2019年12月18日(水)
習主席、香港警察を支持
林鄭長官と会談 区議選の民意に背
【北京=釘丸晶】中国の習近平国家主席は16日、北京で香港政府の林鄭月娥(りんてい・げつが)行政長官と会談しました。中国メディアによると、習主席は「香港政府の法にのっとった施政と香港警察の厳正な法執行を断固支持する」と述べ、デモ隊の強権的弾圧を続ける香港政府と警察への支持を表明。民主派が圧勝した香港区議選(11月24日)で示された民意に応える姿勢は見られませんでした。
会談で習氏は、今年の香港情勢について「(1997年の)香港返還後、最も厳しく複雑な1年だった」と指摘。林鄭氏に対し、「香港の非常時に示した勇気と取り組みを十分に評価する」と述べました。

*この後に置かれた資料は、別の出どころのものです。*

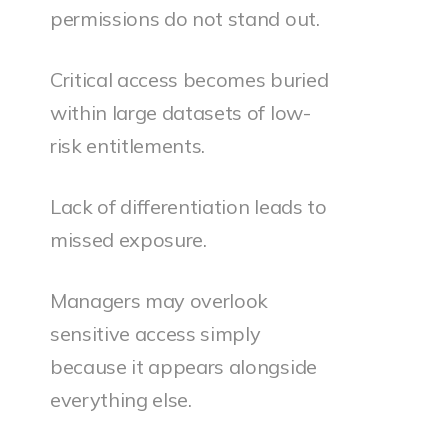
permissions do not stand out.
Critical access becomes buried
within large datasets of low-
risk entitlements.
Lack of differentiation leads to
missed exposure.
Managers may overlook
sensitive access simply
because it appears alongside
everything else.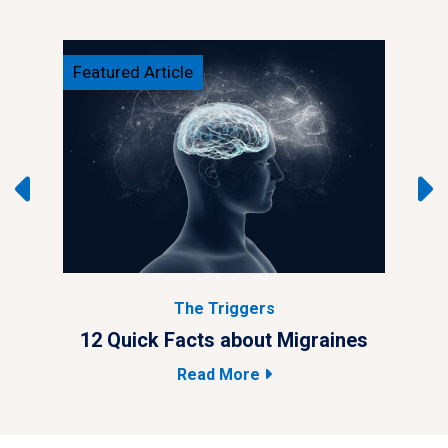
Featured Article
Feat
The Triggers
ypes
12 Quick Facts about Migraines
4 M
Read More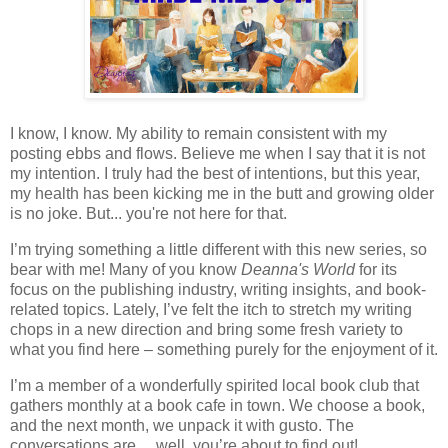
I know, I know. My ability to remain consistent with my
posting ebbs and flows. Believe me when I say that it is not
my intention. I truly had the best of intentions, but this year,
my health has been kicking me in the butt and growing older
is no joke. But... you're not here for that.
I’m trying something a little different with this new series, so
bear with me! Many of you know
Deanna's World
for its
focus on the publishing industry, writing insights, and book-
related topics. Lately, I’ve felt the itch to stretch my writing
chops in a new direction and bring some fresh variety to
what you find here – something purely for the enjoyment of it.
I’m a member of a wonderfully spirited local book club that
gathers monthly at a book cafe in town. We choose a book,
and the next month, we unpack it with gusto. The
conversations are… well, you’re about to find out!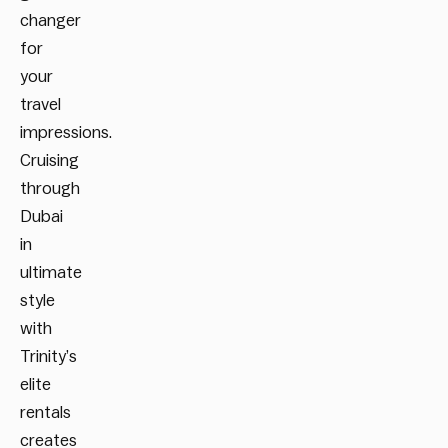
changer
for
your
travel
impressions.
Cruising
through
Dubai
in
ultimate
style
with
Trinity’s
elite
rentals
creates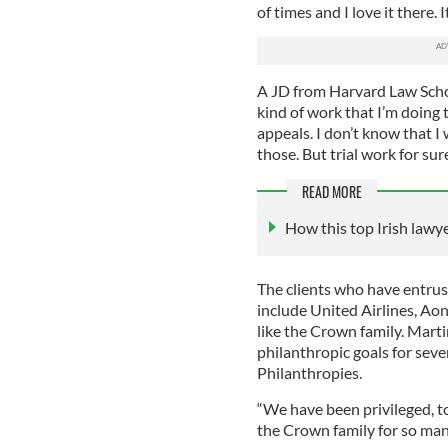
of times and I love it there. I
A JD from Harvard Law Schoo
kind of work that I’m doing t
appeals. I don’t know that I
those. But trial work for sure
READ MORE
How this top Irish law
The clients who have entrus
include United Airlines, Ao
like the Crown family. Mart
philanthropic goals for seve
Philanthropies.
“We have been privileged, t
the Crown family for so many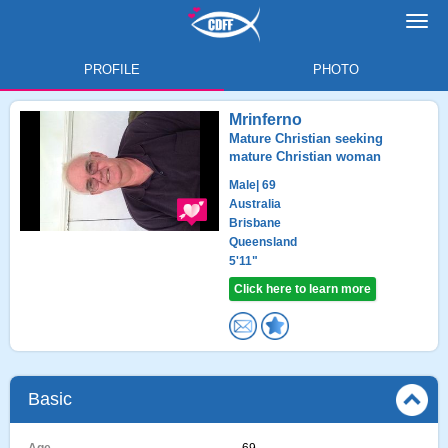
Toggl
navig
PROFILE
PHOTO
Mrinferno
Mature Christian seeking
mature Christian woman
Male
| 69
Australia
Brisbane
Queensland
5'11"
Click here to learn more
Basic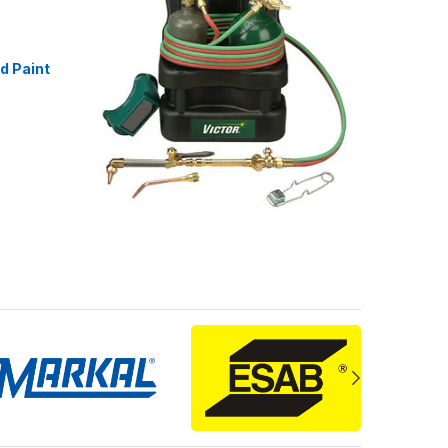
id Paint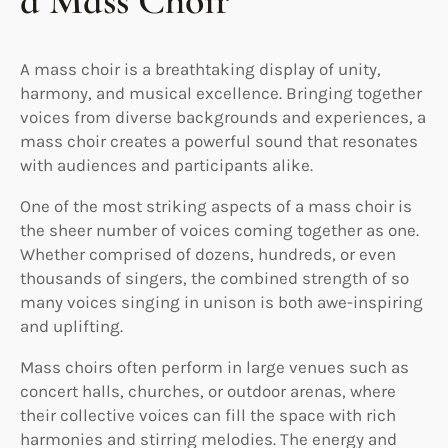
a Mass Choir
A mass choir is a breathtaking display of unity,
harmony, and musical excellence. Bringing together
voices from diverse backgrounds and experiences, a
mass choir creates a powerful sound that resonates
with audiences and participants alike.
One of the most striking aspects of a mass choir is
the sheer number of voices coming together as one.
Whether comprised of dozens, hundreds, or even
thousands of singers, the combined strength of so
many voices singing in unison is both awe-inspiring
and uplifting.
Mass choirs often perform in large venues such as
concert halls, churches, or outdoor arenas, where
their collective voices can fill the space with rich
harmonies and stirring melodies. The energy and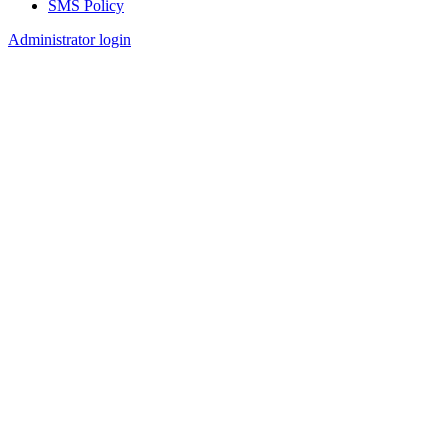
SMS Policy
Footer
Administrator login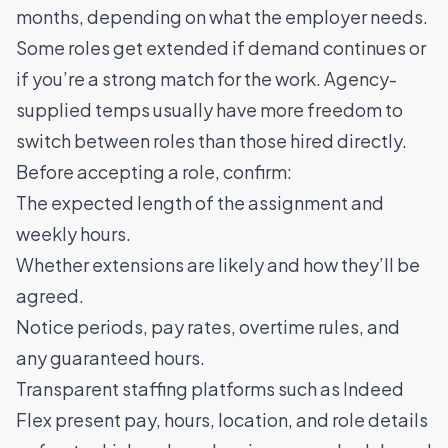
months, depending on what the employer needs.
Some roles get extended if demand continues or
if you’re a strong match for the work. Agency-
supplied temps usually have more freedom to
switch between roles than those hired directly.
Before accepting a role, confirm:
The expected length of the assignment and
weekly hours.
Whether extensions are likely and how they’ll be
agreed.
Notice periods, pay rates, overtime rules, and
any guaranteed hours.
Transparent staffing platforms such as Indeed
Flex present pay, hours, location, and role details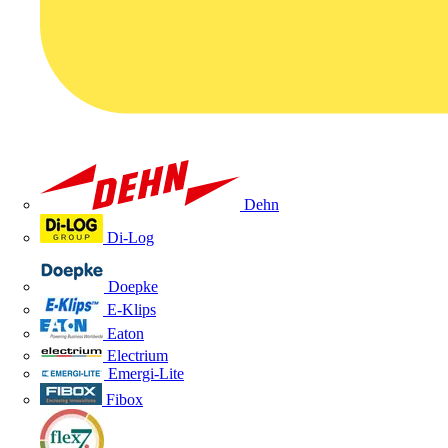
Dehn
Di-Log
Doepke
E-Klips
Eaton
Electrium
Emergi-Lite
Fibox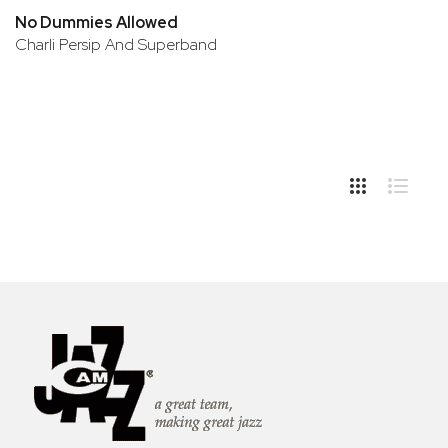
No Dummies Allowed
Charli Persip And Superband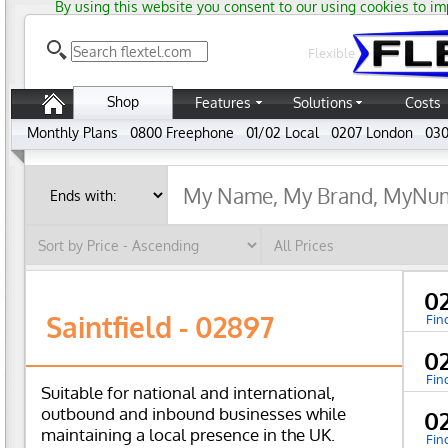
By using this website you consent to our using cookies to im
Flexible
Shop
Features
Solutions
Costs
Monthly Plans
0800 Freephone
01/02 Local
0207 London
030
0
Saintfield - 02897
Fin
0
Fin
Suitable for national and international,
outbound and inbound businesses while
0
maintaining a local presence in the UK.
Fin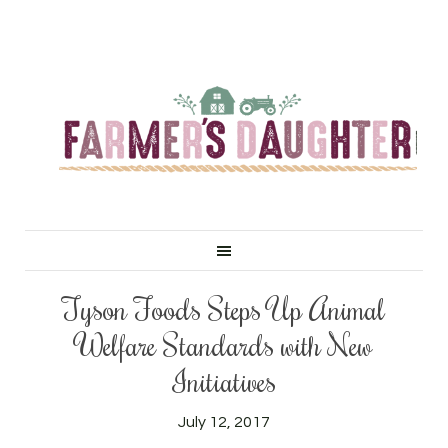
Tyson Foods Steps Up Animal
Welfare Standards with New
Initiatives
July 12, 2017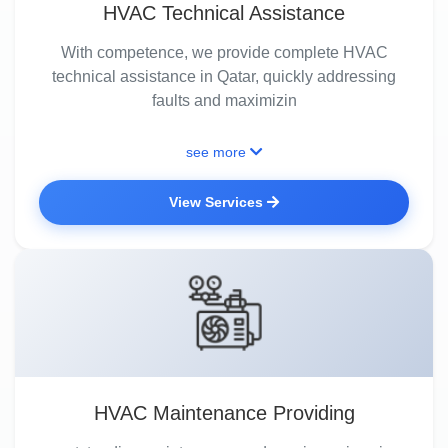
HVAC Technical Assistance
With competence, we provide complete HVAC
technical assistance in Qatar, quickly addressing
faults and maximizin
see more
View Services
HVAC Maintenance Providing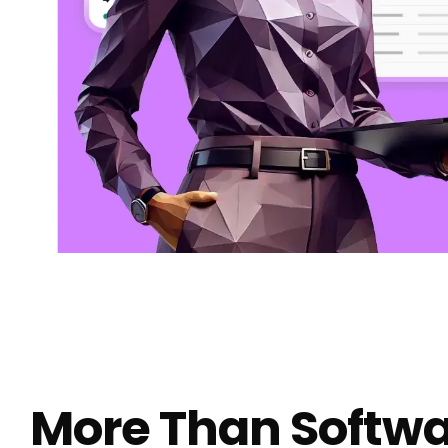
More Than Softwa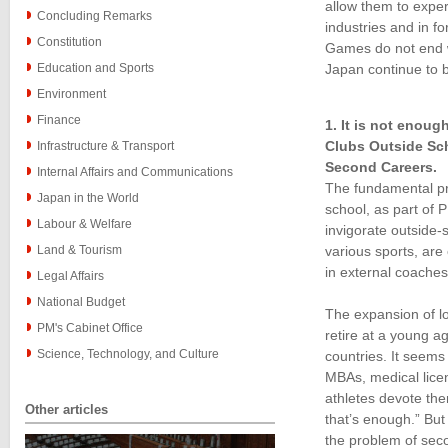
allow them to exper
Concluding Remarks
industries and in f
Constitution
Games do not end wi
Education and Sports
Japan continue to 
Environment
Finance
1. It is not enou
Clubs Outside Sch
Infrastructure & Transport
Second Careers.
Internal Affairs and Communications
The fundamental pro
Japan in the World
school, as part of P
Labour & Welfare
invigorate outside-
Land & Tourism
various sports, are
in external coaches
Legal Affairs
National Budget
The expansion of lo
PM's Cabinet Office
retire at a young a
Science, Technology, and Culture
countries. It seems 
MBAs, medical licen
athletes devote them
Other articles
that’s enough.” But
the problem of seco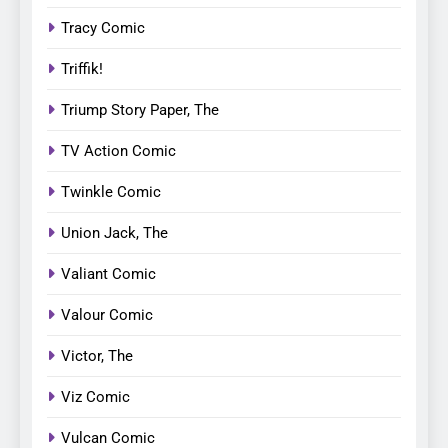
Tracy Comic
Triffik!
Triump Story Paper, The
TV Action Comic
Twinkle Comic
Union Jack, The
Valiant Comic
Valour Comic
Victor, The
Viz Comic
Vulcan Comic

林鄭氏は習主席との会談に先立ち、李克強首相とも会談。李首相は「香港はまだ困難を脱していない」とし、「引き続き法にのっとって暴力と混乱を止め、秩序の回復に努力してほしい」と香港政府に求めました。
林鄭長官は、毎年行う香港情勢の定例報告で北京を訪問。香港で逃亡犯条例改定案への反対をきっかけに大規模な抗議デモが6月に本格化して以降、林鄭氏と習氏の会談は先月に続き2回目。先月の区議選後では初めてです。
林鄭氏は両首脳との会談後に記者会見し、「香港政府の仕事に対する両首脳の評価に感謝する。両首脳は、暴力と混乱を止め、秩序の回復が重要任務だと繰り返した」などと述べました。
会談を受け、全国香港マカオ研究会の劉兆佳(りゅう・ちょうかい)副会長は香港メディアに、「習氏が香港警察を支持したことは、香港政府と警察に強硬な姿勢で香港の事態を処理し、どのような妥協案も受け入れるなと要求したことになる」と解説。民主派の立法会議員は「習氏の発言は香港の事態の改善に何の役にも立たない」と批判しました。